**SOURCE INFORMATION:**
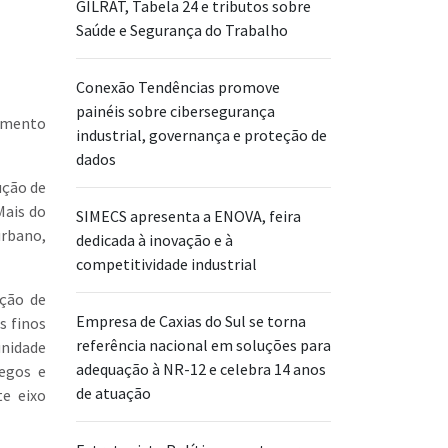
GILRAT, Tabela 24 e tributos sobre
Saúde e Segurança do Trabalho
Conexão Tendências promove
painéis sobre cibersegurança
vimento
industrial, governança e proteção de
dados
ução de
Mais do
SIMECS apresenta a ENOVA, feira
urbano,
dedicada à inovação e à
competitividade industrial
ução de
Empresa de Caxias do Sul se torna
s finos
referência nacional em soluções para
unidade
adequação à NR-12 e celebra 14 anos
regos e
de atuação
te eixo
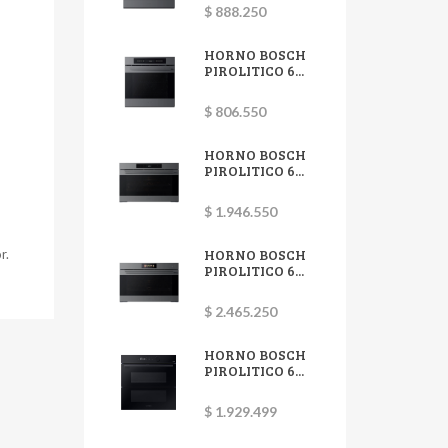
$ 888.250
HORNO BOSCH
PIROLITICO 6...
$ 806.550
HORNO BOSCH
PIROLITICO 6...
$ 1.946.550
HORNO BOSCH
r.
PIROLITICO 6...
$ 2.465.250
HORNO BOSCH
PIROLITICO 6...
$ 1.929.499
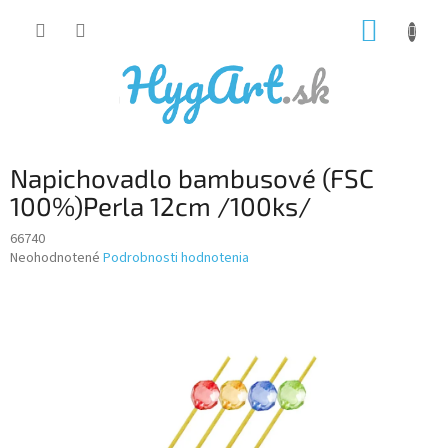
Prejsť
NÁKUP
na
obsah
KOŠÍK
Napichovadlo bambusové (FSC
100%)Perla 12cm /100ks/
66740
Priemerné
Neohodnotené
Podrobnosti hodnotenia
hodnotenie
produktu
je
0,0
z
5
hviezdičiek.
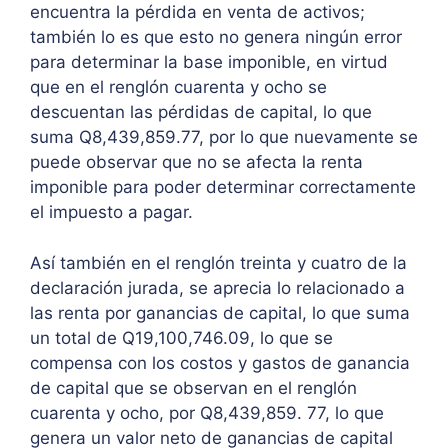
encuentra la pérdida en venta de activos;
también lo es que esto no genera ningún error
para determinar la base imponible, en virtud
que en el renglón cuarenta y ocho se
descuentan las pérdidas de capital, lo que
suma Q8,439,859.77, por lo que nuevamente se
puede observar que no se afecta la renta
imponible para poder determinar correctamente
el impuesto a pagar.
Así también en el renglón treinta y cuatro de la
declaración jurada, se aprecia lo relacionado a
las renta por ganancias de capital, lo que suma
un total de Q19,100,746.09, lo que se
compensa con los costos y gastos de ganancia
de capital que se observan en el renglón
cuarenta y ocho, por Q8,439,859. 77, lo que
genera un valor neto de ganancias de capital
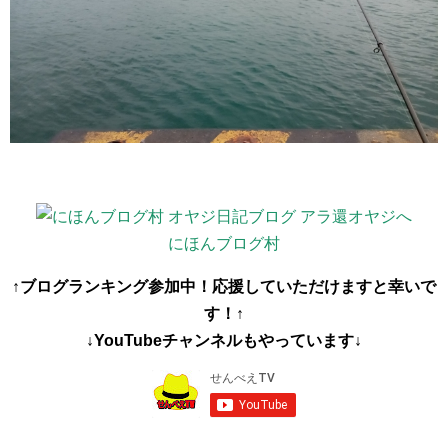
にほんブログ村
↑ブログランキング参加中！応援していただけますと幸いで
す！↑
↓YouTubeチャンネルもやっています↓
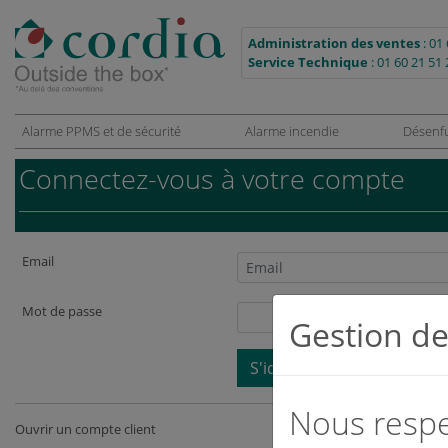
Administration des ventes
:
01 
Service Technique
:
01 60 21 51 
Alarme PPMS et de sécurité
Alarme incendie
Désenf
Connectez-vous à votre compte
Email
Mot de passe
Gestion de
S'identifier
Nous respec
Ouvrir un compte client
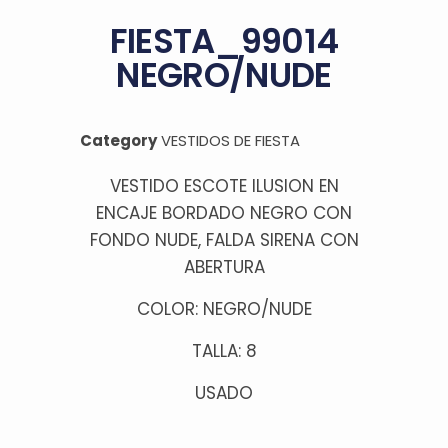
FIESTA_99014
NEGRO/NUDE
Category
VESTIDOS DE FIESTA
VESTIDO ESCOTE ILUSION EN
ENCAJE BORDADO NEGRO CON
FONDO NUDE, FALDA SIRENA CON
ABERTURA
COLOR: NEGRO/NUDE
TALLA: 8
USADO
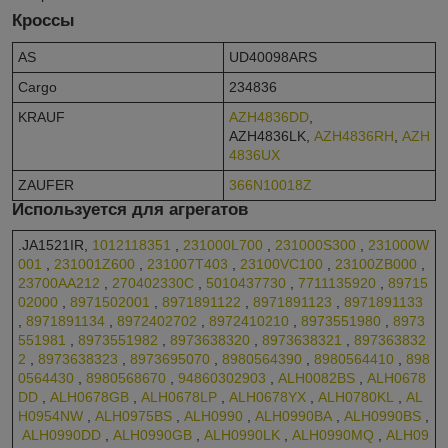
Кроссы
AS
UD40098ARS
Cargo
234836
KRAUF
AZH4836DD
,
AZH4836LK,
AZH4836RH
,
AZH
4836UX
ZAUFER
366N10018Z
Используется для агрегатов
.JA1521IR,
1012118351
,
231000L700
,
231000S300
,
231000W
001
,
231001Z600
,
231007T403
,
23100VC100
,
23100ZB000
,
23700AA212
,
270402330C
,
5010437730
,
7711135920
,
89715
02000
,
8971502001
,
8971891122
,
8971891123
,
8971891133
,
8971891134
,
8972402702
,
8972410210
,
8973551980
,
8973
551981
,
8973551982
,
8973638320
,
8973638321
,
897363832
2
,
8973638323
,
8973695070
,
8980564390
,
8980564410
,
898
0564430
,
8980568670
,
94860302903
,
ALH0082BS
,
ALH0678
DD
,
ALH0678GB
,
ALH0678LP
,
ALH0678YX
,
ALH0780KL
,
AL
H0954NW
,
ALH0975BS
,
ALH0990
,
ALH0990BA
,
ALH0990BS
,
ALH0990DD
,
ALH0990GB
,
ALH0990LK
,
ALH0990MQ
,
ALH09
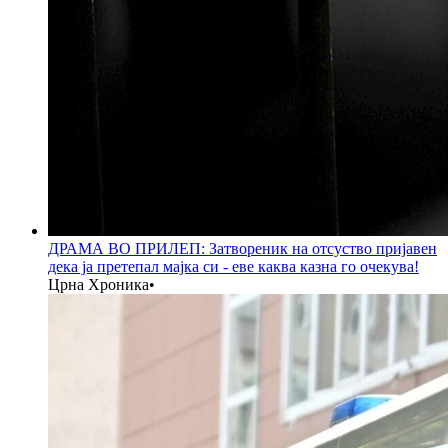
ДРАМА ВО ПРИЛЕП: Затвореник на отсуство пријавен
дека ја претепал мајка си - еве каква казна го очекува!
Црна Хроника
•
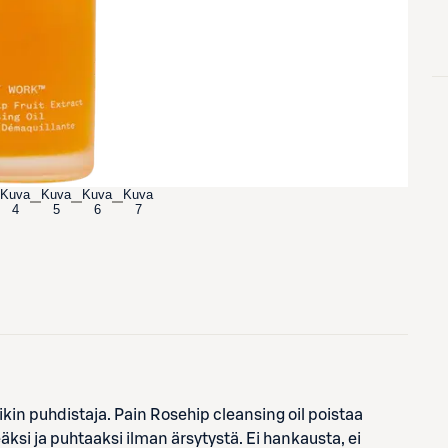
Kuva
Kuva
Kuva
Kuva
4
5
6
7
in puhdistaja. Pain Rosehip cleansing oil poistaa
ksi ja puhtaaksi ilman ärsytystä. Ei hankausta, ei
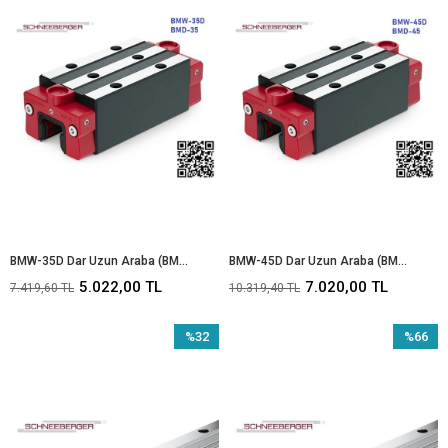
%32İndirim
%32İndir
BMW-35D Dar Uzun Araba (BMD-35)
BMW-45D Dar Uzun Araba (BMD-45)
5.022,00 TL
7.020,00 TL
7.419,60 TL
10.319,40 TL
%32
%66
İndirim
İndirim
%32İndirim
%66İndir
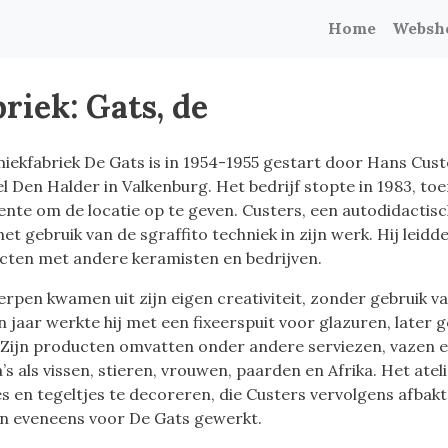
Home
Websh
riek: Gats, de
iekfabriek De Gats is in 1954-1955 gestart door Hans Cust
el Den Halder in Valkenburg. Het bedrijf stopte in 1983, to
nte om de locatie op te geven. Custers, een autodidactisc
et gebruik van de sgraffito techniek in zijn werk. Hij lei
cten met andere keramisten en bedrijven.
pen kwamen uit zijn eigen creativiteit, zonder gebruik van
en jaar werkte hij met een fixeerspuit voor glazuren, later
. Zijn producten omvatten onder andere serviezen, vazen e
s als vissen, stieren, vrouwen, paarden en Afrika. Het atel
es en tegeltjes te decoreren, die Custers vervolgens afbak
n eveneens voor De Gats gewerkt.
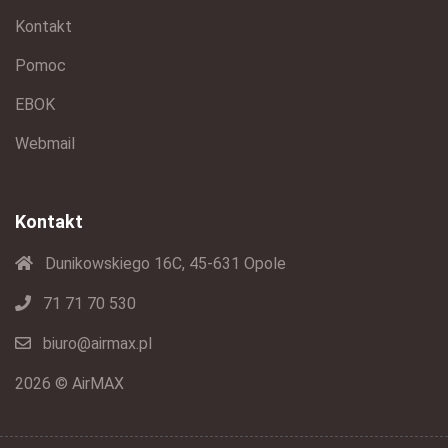
Kontakt
Pomoc
EBOK
Webmail
Kontakt
Dunikowskiego 16C, 45-631 Opole
71 71 70 530
biuro@airmax.pl
2026 © AirMAX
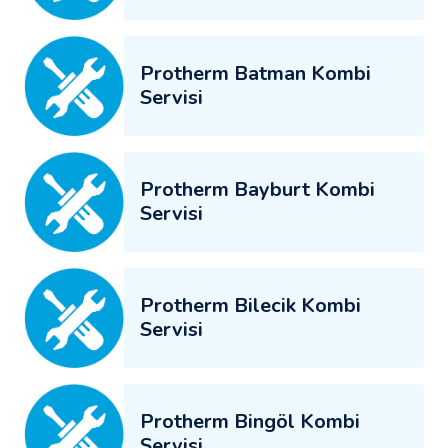
Protherm Batman Kombi
Servisi
Protherm Bayburt Kombi
Servisi
Protherm Bilecik Kombi
Servisi
Protherm Bingöl Kombi
Servisi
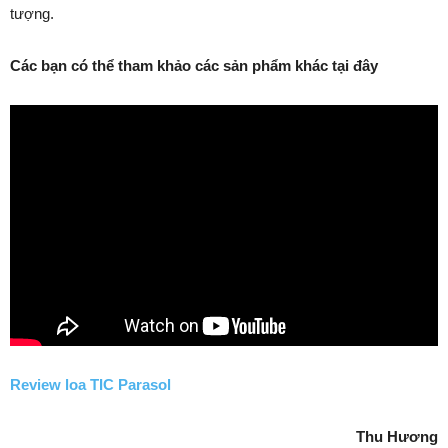
tượng.
Các bạn có thể tham khảo các sản phẩm khác tại đây
Review loa TIC Parasol
Thu Hương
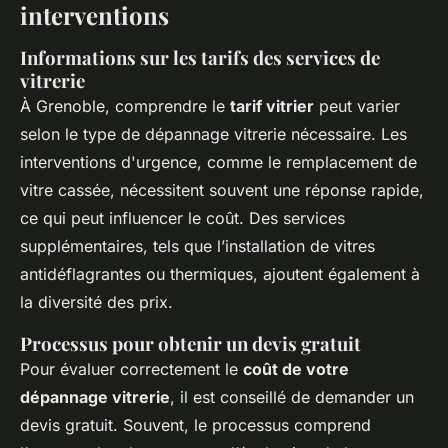
interventions
Informations sur les tarifs des services de
vitrerie
À Grenoble, comprendre le
tarif vitrier
peut varier
selon le type de dépannage vitrerie nécessaire. Les
interventions d'urgence, comme le remplacement de
vitre cassée, nécessitent souvent une réponse rapide,
ce qui peut influencer le coût. Des services
supplémentaires, tels que l’installation de vitres
antidéflagrantes ou thermiques, ajoutent également à
la diversité des prix.
Processus pour obtenir un devis gratuit
Pour évaluer correctement le
coût de votre
dépannage vitrerie
, il est conseillé de demander un
devis gratuit. Souvent, le processus comprend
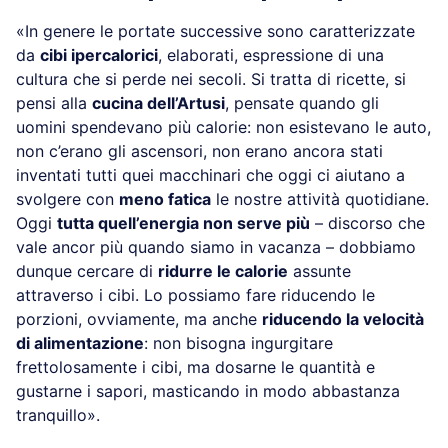
«In genere le portate successive sono caratterizzate
da
cibi ipercalorici
, elaborati, espressione di una
cultura che si perde nei secoli. Si tratta di ricette, si
pensi alla
cucina dell’Artusi
, pensate quando gli
uomini spendevano più calorie: non esistevano le auto,
non c’erano gli ascensori, non erano ancora stati
inventati tutti quei macchinari che oggi ci aiutano a
svolgere con
meno fatica
le nostre attività quotidiane.
Oggi
tutta quell’energia non serve più
– discorso che
vale ancor più quando siamo in vacanza – dobbiamo
dunque cercare di
ridurre le calorie
assunte
attraverso i cibi. Lo possiamo fare riducendo le
porzioni, ovviamente, ma anche
riducendo la velocità
di alimentazione
: non bisogna ingurgitare
frettolosamente i cibi, ma dosarne le quantità e
gustarne i sapori, masticando in modo abbastanza
tranquillo».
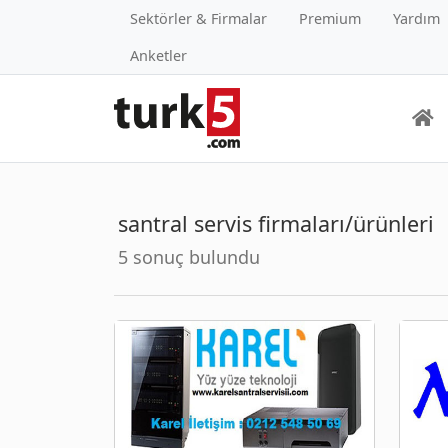
Sektörler & Firmalar
Premium
Yardım
Anketler
santral servis firmaları/ürünleri
5 sonuç bulundu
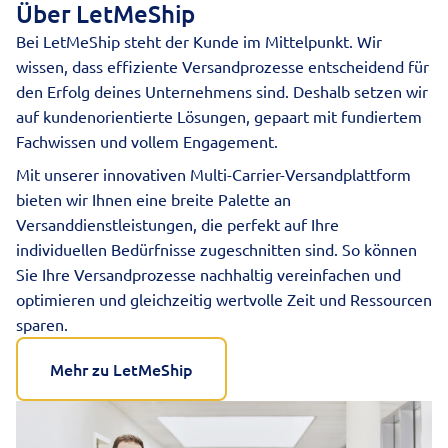
Über LetMeShip
Bei LetMeShip steht der Kunde im Mittelpunkt. Wir
wissen, dass effiziente Versandprozesse entscheidend für
den Erfolg deines Unternehmens sind. Deshalb setzen wir
auf kundenorientierte Lösungen, gepaart mit fundiertem
Fachwissen und vollem Engagement.
Mit unserer innovativen Multi-Carrier-
Versandplattform
bieten wir Ihnen eine breite Palette an
Versanddienstleistungen, die perfekt auf Ihre
individuellen Bedürfnisse zugeschnitten sind. So können
Sie Ihre Versandprozesse nachhaltig vereinfachen und
optimieren und gleichzeitig wertvolle Zeit und Ressourcen
sparen.
Mehr zu LetMeShip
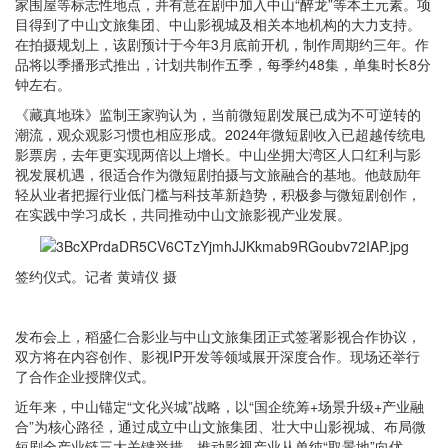
家围屋等标志性地点，并有意在剧中加入中山“醉龙”等本土元素。项
目得到了中山文旅集团、中山影视城及相关本地机构的大力支持。
在拍摄规划上，该剧预计于今年3月底前开机，制作周期约三年。作
品将以季播形式推出，计划共制作五季，每季约48集，单集时长8分
钟左右。
《藏真地珠》监制王家驹认为，当前微短剧发展已成为不可逆转的
潮流，观众观影习惯也相应形成。2024年微短剧收入已超越传统电
影票房，去年更实现两倍以上增长。中山坐拥大湾区人口红利与影
视发展机遇，很适合作为微短剧拍摄与文旅融合的基地。他鼓励年
轻从业者把握行业低门槛与科技革新趋势，积极参与微短剧创作，
在实践中学习成长，共同推动中山文旅影视产业发展。
签约仪式。记者 黄靖仪 摄
发布会上，稻盛仁合影业与中山文旅集团正式签署影视合作协议，
双方将在内容创作、影视IP开发等领域展开深度合作。现场还举行
了合作企业授牌仪式。
近年来，中山锚定“文化兴城”战略，以“国企统筹+场景升级+产业融
合”为核心路径，通过成立中山文旅集团、壮大中山影视城、布局微
短剧全产业链三大关键举措，推动影视产业从单纯“取景地”向优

**TASK DETAILS:** Give again the stretch of lines above from the one with "Así también en" through the one with "in puhdistaja. Pain", both ends kept, and copy no pictures.

**EXERCISE OUTPUT:**
Así también en el renglón treinta y cuatro de la
declaración jurada, se aprecia lo relacionado a
las renta por ganancias de capital, lo que suma
un total de Q19,100,746.09, lo que se
compensa con los costos y gastos de ganancia
de capital que se observan en el renglón
cuarenta y ocho, por Q8,439,859. 77, lo que
genera un valor neto de ganancias de capital
にほんブログ村
↑ブログランキング参加中！応援していただけますと幸いで
す！↑
↓YouTubeチャンネルもやっています↓
Administration des ventes
:
01 
Service Technique
:
01 60 21 51 
Alarme PPMS et de sécurité
Alarme incendie
Désenf
Connectez-vous à votre compte
Email
Mot de passe
Gestion de
S'identifier
Nous respec
Ouvrir un compte client
FIESTA_99014
NEGRO/NUDE
Category
VESTIDOS DE FIESTA
VESTIDO ESCOTE ILUSION EN
ENCAJE BORDADO NEGRO CON
FONDO NUDE, FALDA SIRENA CON
ABERTURA
COLOR: NEGRO/NUDE
TALLA: 8
USADO
Кроссы
AS
UD40098ARS
Cargo
234836
KRAUF
AZH4836DD
,
AZH4836LK,
AZH4836RH
,
AZH
4836UX
ZAUFER
366N10018Z
Используется для агрегатов
.JA1521IR,
1012118351
,
231000L700
,
231000S300
,
231000W
001
,
231001Z600
,
231007T403
,
23100VC100
,
23100ZB000
,
23700AA212
,
270402330C
,
5010437730
,
7711135920
,
89715
02000
,
8971502001
,
8971891122
,
8971891123
,
8971891133
,
8971891134
,
8972402702
,
8972410210
,
8973551980
,
8973
551981
,
8973551982
,
8973638320
,
8973638321
,
897363832
2
,
8973638323
,
8973695070
,
8980564390
,
8980564410
,
898
0564430
,
8980568670
,
94860302903
,
ALH0082BS
,
ALH0678
DD
,
ALH0678GB
,
ALH0678LP
,
ALH0678YX
,
ALH0780KL
,
AL
H0954NW
,
ALH0975BS
,
ALH0990
,
ALH0990BA
,
ALH0990BS
,
ALH0990DD
,
ALH0990GB
,
ALH0990LK
,
ALH0990MQ
,
ALH09
ДРАМА ВО ПРИЛЕП: Затвореник на отсуство пријавен
дека ја претепал мајка си - еве каква казна го очекува!
Црна Хроника
•
Kuva
Kuva
Kuva
Kuva
4
5
6
7
in puhdistaja. Pain Rosehip cleansing oil poistaa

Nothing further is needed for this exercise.